If you are Anthony Horowitz, you hesitate. You search for reasons not to do it. That there’s a bit of a Doyle bandwagon, what with the Sherlock film and a whole pile of other books. You don’t want people to think you’re cashing in. You think some other sequels haven’t... well let’s just say, they’ve been a bit disappointing.

But here’s the most important, truest reason. It’s the end of September, 2010 and you’ve never been busier. When the man across the table at the Soho tapas restaurant makes his offer, the amount of work you have on the stocks is more than many writers get through in their lives. That script for the Tintin sequel for Stephen Spielberg and Peter Jackson. The one for Warner Brothers about Arsène Lupin. The last children’s novel in the Power of Five series, the one you’ve been trying to finish for far too long. The ten-part drama series for ITV that you really can’t put on the backburner for the simple reason that your wife is the producer.

You hesitate for about five seconds. You say yes.

“Because it’s Sherlock Holmes!” Anthony Horowitz explains, beaming. It is a year and a month later, and a copy of The House of Silk, the novel that was the result of that meeting, lies on the table between us. He is in his study at his Clerkenwell home, in front of the computer on which he has written so many of his TV dramas (Foyle’s War, Midsomer Murders, Poirot) and the Alex Rider series that made him Britain’s favourite male children’s writer. And, now, the first person to write a “proper” Sherlock Holmes novel since Arthur Conan Doyle. Wasn’t he intimidated?

“If I had been intimidated or had doubts, I wouldn’t have done it. But look, I’ve spent more than 30 years writing murder mysteries and detective series of one sort or another, whodunits, puzzles, riddles. It all began with Holmes. I can honestly say I owe a huge part of my career to Doyle.” And what about all those Sherlock Holmes obsessives just waiting to pounce if you’ve got the slightest thing wrong? “Let them pick away. If that’s what gives them fun, fine.”

Did you at least let the Doyle estate people check The House of Silk for inaccuracies, neologisms, contradictions, discrepancies?

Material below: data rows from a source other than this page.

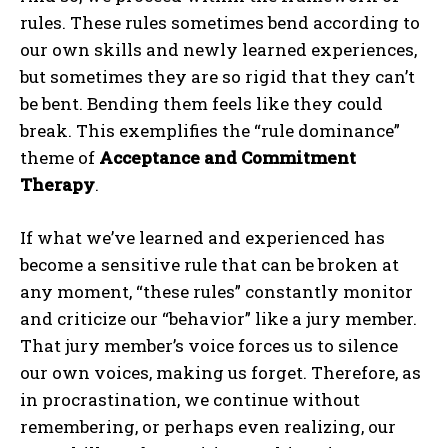
rules. These rules sometimes bend according to
our own skills and newly learned experiences,
but sometimes they are so rigid that they can’t
be bent. Bending them feels like they could
break. This exemplifies the “rule dominance”
theme of
Acceptance and Commitment
Therapy
.
If what we’ve learned and experienced has
become a sensitive rule that can be broken at
any moment, “these rules” constantly monitor
and criticize our “behavior” like a jury member.
That jury member’s voice forces us to silence
our own voices, making us forget. Therefore, as
in procrastination, we continue without
remembering, or perhaps even realizing, our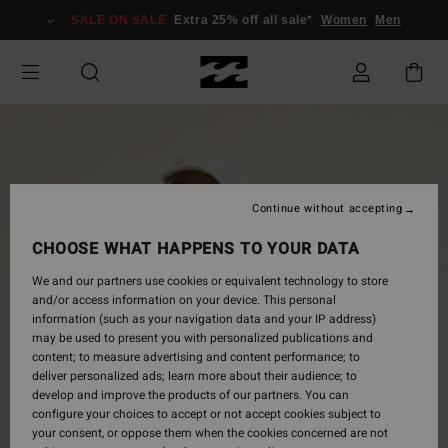
Skip
SALE ON SALE
Extra 25% off all sale*
Women
Men
to
Product
Information
Continue without accepting
CHOOSE WHAT HAPPENS TO YOUR DATA
We and our partners use cookies or equivalent technology to store
and/or access information on your device. This personal
information (such as your navigation data and your IP address)
may be used to present you with personalized publications and
content; to measure advertising and content performance; to
deliver personalized ads; learn more about their audience; to
develop and improve the products of our partners. You can
configure your choices to accept or not accept cookies subject to
your consent, or oppose them when the cookies concerned are not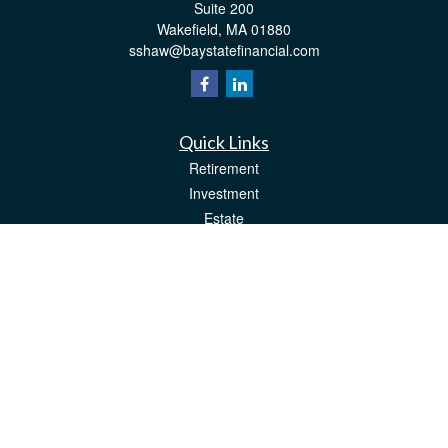
Suite 200
Wakefield,
MA
01880
sshaw@baystatefinancial.com
Quick Links
Retirement
Investment
Estate
Insurance
Tax
Money
Lifestyle
Latest Articles
All Videos
All Calculators
Check the background of your financial professional on FINRA's
BrokerCheck
.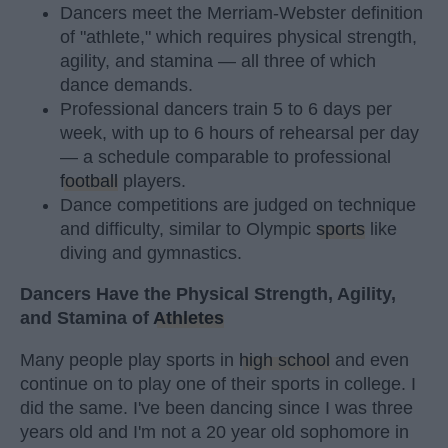
Dancers meet the Merriam-Webster definition
of "athlete," which requires physical strength,
agility, and stamina — all three of which
dance demands.
Professional dancers train 5 to 6 days per
week, with up to 6 hours of rehearsal per day
— a schedule comparable to professional
football
players.
Dance competitions are judged on technique
and difficulty, similar to Olympic
sports
like
diving and gymnastics.
Dancers Have the Physical Strength, Agility,
and Stamina of
Athletes
Many people play sports in
high school
and even
continue on to play one of their sports in college. I
did the same. I've been dancing since I was three
years old and I'm not a 20 year old sophomore in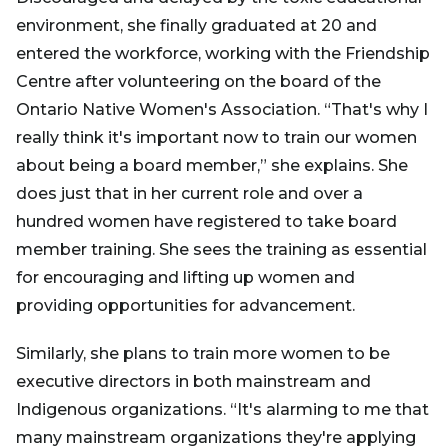
environment, she finally graduated at 20 and
entered the workforce, working with the Friendship
Centre after volunteering on the board of the
Ontario Native Women's Association. “That's why I
really think it's important now to train our women
about being a board member,” she explains. She
does just that in her current role and over a
hundred women have registered to take board
member training. She sees the training as essential
for encouraging and lifting up women and
providing opportunities for advancement.
Similarly, she plans to train more women to be
executive directors in both mainstream and
Indigenous organizations. “It's alarming to me that
many mainstream organizations they're applying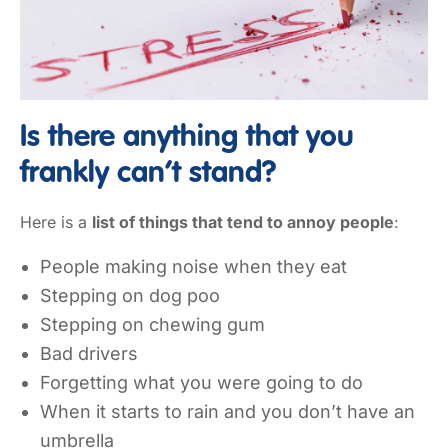
Is there anything that you
frankly can’t stand?
Here is a
list of things that tend to annoy people
:
People making noise when they eat
Stepping on dog poo
Stepping on chewing gum
Bad drivers
Forgetting what you were going to do
When it starts to rain and you don’t have an
umbrella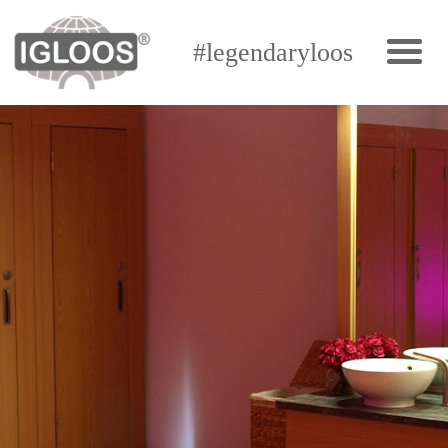
#legendaryloos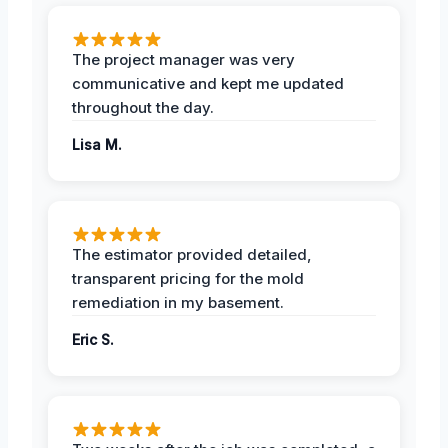
The project manager was very
communicative and kept me updated
throughout the day.
Lisa M.
The estimator provided detailed,
transparent pricing for the mold
remediation in my basement.
Eric S.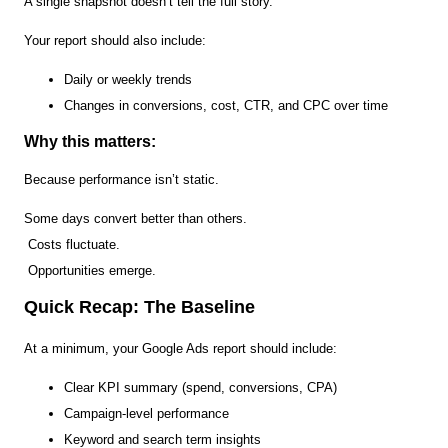
A single snapshot doesn’t tell the full story.
Your report should also include:
Daily or weekly trends
Changes in conversions, cost, CTR, and CPC over time
Why this matters:
Because performance isn’t static.
Some days convert better than others.
Costs fluctuate.
Opportunities emerge.
Quick Recap: The Baseline
At a minimum, your Google Ads report should include:
Clear KPI summary (spend, conversions, CPA)
Campaign-level performance
Keyword and search term insights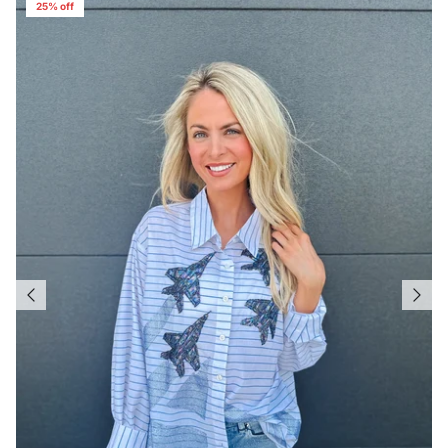
25% off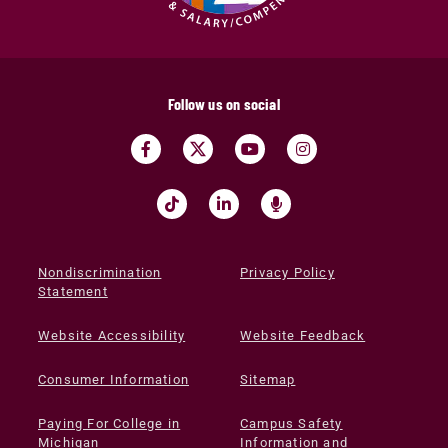
Follow us on social
Nondiscrimination
Privacy Policy
Statement
Website Accessibility
Website Feedback
Consumer Information
Sitemap
Paying For College in
Campus Safety
Michigan
Information and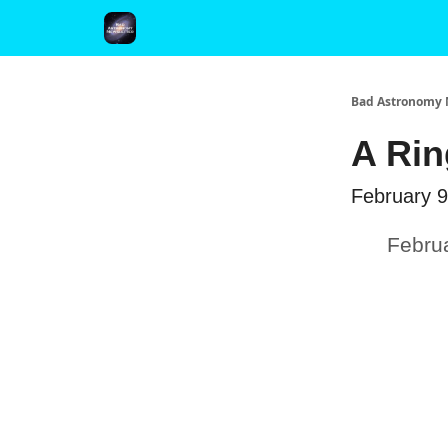
FAQ and Premium Subscription Fulfillment Policy
Bad Astronomy 
A Rin
February 9
Febru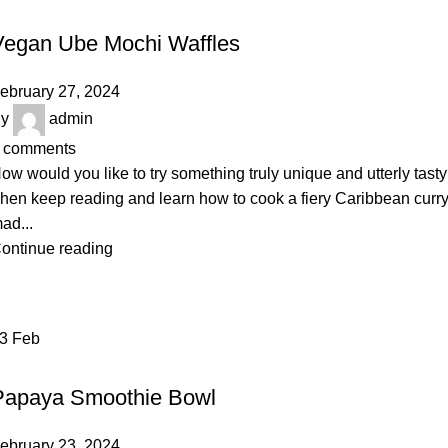
DAIRY
Vegan Ube Mochi Waffles
ebruary 27, 2024
y
admin
comments
ow would you like to try something truly unique and utterly tast
hen keep reading and learn how to cook a fiery Caribbean curr
ad...
ontinue reading
23
Feb
VEGETABLES & FRUITS
Papaya Smoothie Bowl
ebruary 23, 2024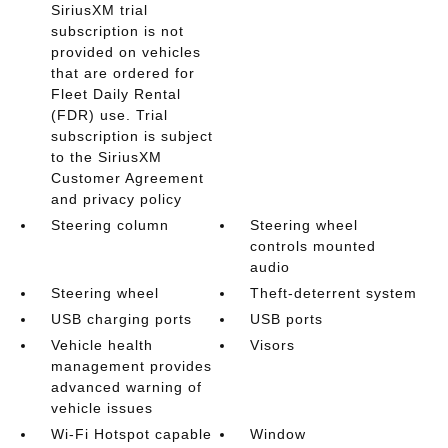
SiriusXM trial
subscription is not
provided on vehicles
that are ordered for
Fleet Daily Rental
(FDR) use. Trial
subscription is subject
to the SiriusXM
Customer Agreement
and privacy policy
Steering column
Steering wheel
controls mounted
audio
Steering wheel
Theft-deterrent system
USB charging ports
USB ports
Vehicle health
Visors
management provides
advanced warning of
vehicle issues
Wi-Fi Hotspot capable
Window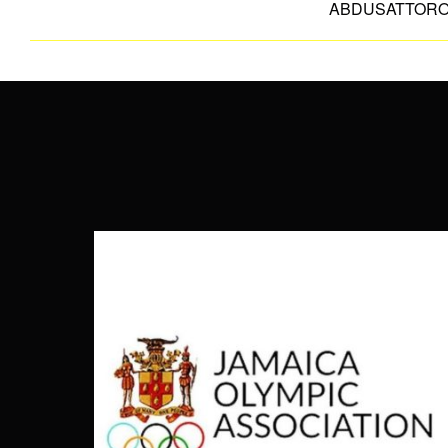
ABDUSATTOR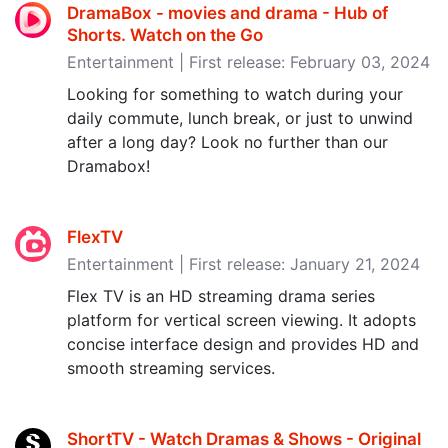
DramaBox - movies and drama - Hub of
Shorts. Watch on the Go
Entertainment | First release: February 03, 2024
Looking for something to watch during your
daily commute, lunch break, or just to unwind
after a long day? Look no further than our
Dramabox!
FlexTV
Entertainment | First release: January 21, 2024
Flex TV is an HD streaming drama series
platform for vertical screen viewing. It adopts
concise interface design and provides HD and
smooth streaming services.
ShortTV - Watch Dramas & Shows - Original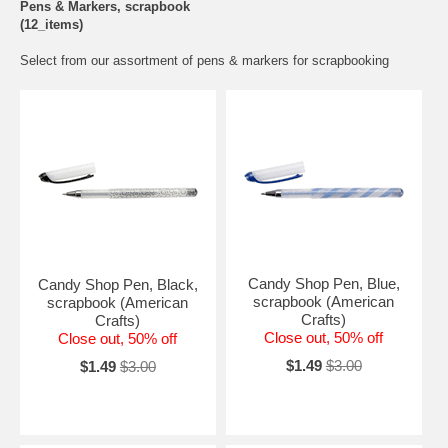
Pens & Markers, scrapbook
(12_items)
Select from our assortment of pens & markers for scrapbooking
Candy Shop Pen, Blue,
Candy Shop Pen, Black,
scrapbook (American
scrapbook (American
Crafts)
Crafts)
Close out, 50% off
Close out, 50% off
$1.49
$3.00
$1.49
$3.00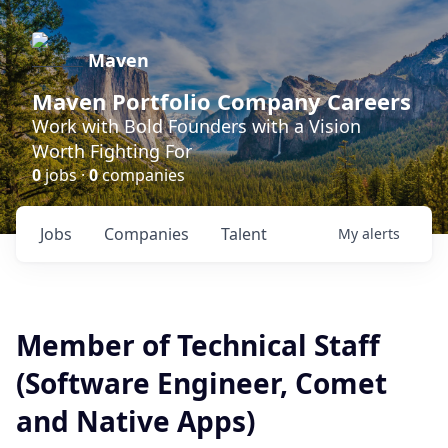
Maven
Maven Portfolio Company Careers
Work with Bold Founders with a Vision
Worth Fighting For
0
jobs ·
0
companies
Jobs
Companies
Talent
My
alerts
Member of Technical Staff
(Software Engineer, Comet
and Native Apps)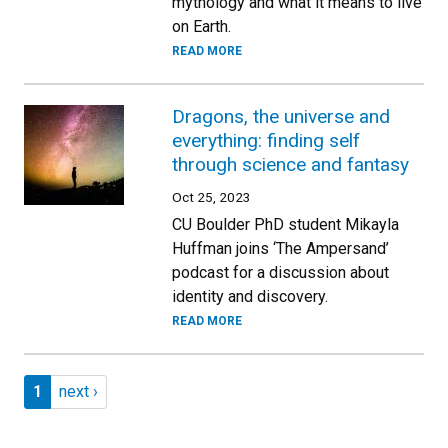
mythology and what it means to live
on Earth.
READ MORE
Dragons, the universe and
everything: finding self
through science and fantasy
Oct 25, 2023
CU Boulder PhD student Mikayla
Huffman joins ‘The Ampersand’
podcast for a discussion about
identity and discovery.
READ MORE
Pagination
Page 1
Next page
1
next ›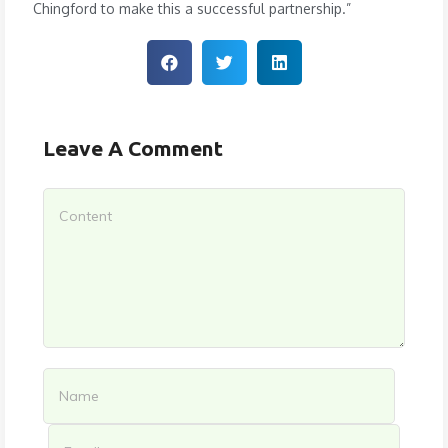
Chingford to make this a successful partnership.”
Leave A Comment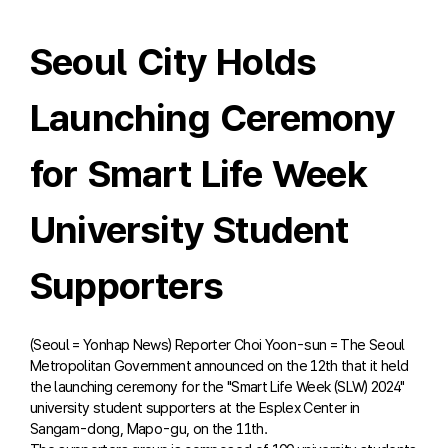
Seoul City Holds
Launching Ceremony
for Smart Life Week
University Student
Supporters
(Seoul = Yonhap News) Reporter Choi Yoon-sun = The Seoul
Metropolitan Government announced on the 12th that it held
the launching ceremony for the "Smart Life Week (SLW) 2024"
university student supporters at the Esplex Center in
Sangam-dong, Mapo-gu, on the 11th.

“No,” he says breezily. “On the contrary, I told them the only way I would accept the commission is if I was left completely alone. I didn’t want to know anything about the financial arrangements, I didn’t want to receive any notes from them, I didn’t even want to show them the book. I said I would write it, deliver it, and that would be that. As far as I know, they haven’t even read it yet.”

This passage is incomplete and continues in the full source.